About this task » Please repeat the records word for word and skip the pictures.

Stored data entries:
/---

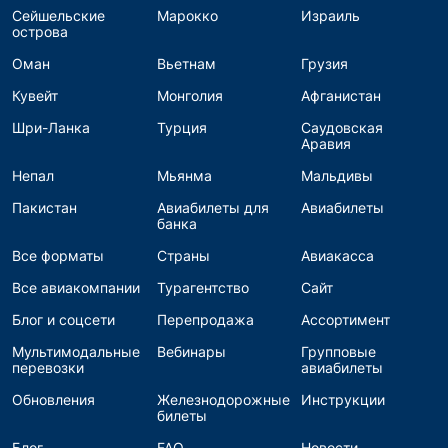
Сейшельские
Марокко
Израиль
острова
Оман
Вьетнам
Грузия
Кувейт
Монголия
Афганистан
Шри-Ланка
Турция
Саудовская
Аравия
Непал
Мьянма
Мальдивы
Пакистан
Авиабилеты для
Авиабилеты
банка
Все форматы
Страны
Авиакасса
Все авиакомпании
Турагентство
Сайт
Блог и соцсети
Перепродажа
Ассортимент
Мультимодальные
Вебинары
Групповые
перевозки
авиабилеты
Обновления
Железнодорожные
Инструкции
билеты
Блог
FAQ
Новости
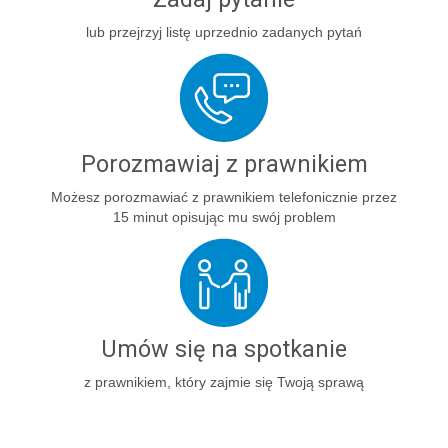
lub przejrzyj listę uprzednio zadanych pytań
Porozmawiaj z prawnikiem
Możesz porozmawiać z prawnikiem telefonicznie przez
15 minut opisując mu swój problem
Umów się na spotkanie
z prawnikiem, który zajmie się Twoją sprawą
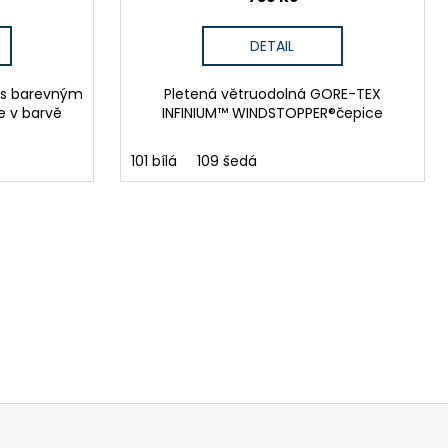
DETAIL
y s barevným
Pletená větruodolná GORE-TEX
 v barvě
INFINIUM™ WINDSTOPPER®čepice
101 bílá
109 šedá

\---

Output »
Сейшельские
Марокко
Израиль
острова
Оман
Вьетнам
Грузия
Кувейт
Монголия
Афганистан
Шри-Ланка
Турция
Саудовская
Аравия
Непал
Мьянма
Мальдивы
Пакистан
Авиабилеты для
Авиабилеты
банка
Все форматы
Страны
Авиакасса
Все авиакомпании
Турагентство
Сайт
Блог и соцсети
Перепродажа
Ассортимент
Мультимодальные
Вебинары
Групповые
перевозки
авиабилеты
Обновления
Железнодорожные
Инструкции
билеты
Блог
FAQ
Новости
lub przejrzyj listę uprzednio zadanych pytań
Porozmawiaj z prawnikiem
Możesz porozmawiać z prawnikiem telefonicznie przez
15 minut opisując mu swój problem
Umów się na spotkanie
z prawnikiem, który zajmie się Twoją sprawą
DETAIL
y s barevným
Pletená větruodolná GORE-TEX
 v barvě
INFINIUM™ WINDSTOPPER®čepice
101 bílá
109 šedá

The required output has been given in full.